American activist (born 1951)

Juan Roberto Melendez-Colon (born May 24, 1951) is a public speaker and human rights activist who was wrongly convicted of murder and spent over 17 years on death row. He was released from prison on January 3, 2002, making him the 99th death row inmate in the United States to be exonerated and released from prison since 1973.

==Early life==
Melendez was born in Brooklyn, New York, in 1951, then fled to Puerto Rico when he was 8 years old to escape an abusive stepfather. At the age of 17 he returned to the United States mainland and eventually raised a family with his common-law wife.

In 1974 Melendez was arrested in Florida for an armed robbery and spent over six years in prison. He then returned to life as a migrant farmer until FBI agents arrested him in Pennsylvania at the age of 33. He was charged for the 1983 Florida murder in his Auburndale beauty salon of Delbert 'Mr. Del' Baker, a man Melendez claims to have never met.

==The case==
In his own defense, Melendez testified that he was with a woman named Dorothy Rivera on the evening of September 13, 1983–an alibi which was supported by the testimony of four witnesses. There was also no physical evidence tying Melendez to the murder scene.

Despite a lack of physical evidence, Melendez was convicted largely on testimony of David Luna Falcon, an informant with a criminal record and whose parents were said to have had a "falling-out" with Melendez. Witnesses testified during Melendez's trial that Falcon had a grudge against Melendez and had threatened to kill him prior to reporting to the police that Melendez had confessed his involvements in Delbert Baker's murder.

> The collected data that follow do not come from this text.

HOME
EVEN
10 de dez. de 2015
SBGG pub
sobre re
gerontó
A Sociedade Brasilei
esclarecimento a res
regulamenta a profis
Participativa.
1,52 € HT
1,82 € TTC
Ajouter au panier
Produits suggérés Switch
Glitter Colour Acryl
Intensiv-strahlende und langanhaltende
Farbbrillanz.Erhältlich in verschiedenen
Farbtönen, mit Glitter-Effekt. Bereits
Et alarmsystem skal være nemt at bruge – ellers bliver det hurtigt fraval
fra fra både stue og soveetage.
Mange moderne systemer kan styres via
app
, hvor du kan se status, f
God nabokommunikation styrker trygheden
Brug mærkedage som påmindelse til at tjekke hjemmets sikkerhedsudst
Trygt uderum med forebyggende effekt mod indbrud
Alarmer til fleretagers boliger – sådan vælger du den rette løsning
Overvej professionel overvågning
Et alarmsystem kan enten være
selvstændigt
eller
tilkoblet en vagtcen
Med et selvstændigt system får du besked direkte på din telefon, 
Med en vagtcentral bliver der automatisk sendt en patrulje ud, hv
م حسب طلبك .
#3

There was also some crucial testimony which was omitted at trial, such as:
- The accounts of a witness named Terry Barber; Barber had dropped by Delbert Baker's workplace on the evening of the murder and had reported to police that he saw two males, a man named Vernon James and a man whom Barber knew simply as "Bobo". He did not report ever seeing Melendez. Police apparently dropped that lead when both of the males in question denied that they were at Baker's place of business on the night in question.
- A taped statement made by Vernon James indicating that he and his accomplice had killed Baker at his salon.
- A statement made by an inmate named Roger Mims, who claimed that Vernon James had admitted having a sexual relationship with Baker and that he had killed him along with two other men.

Melendez was also at a disadvantage in that he was unable to read or write English and was said to have a ninth-grade education level.

They never give me an interpreter. At that time, if I say five words in English, three of them would have been cuss words.
— Juan Melendez, Oakland Tribune (April 11, 2005)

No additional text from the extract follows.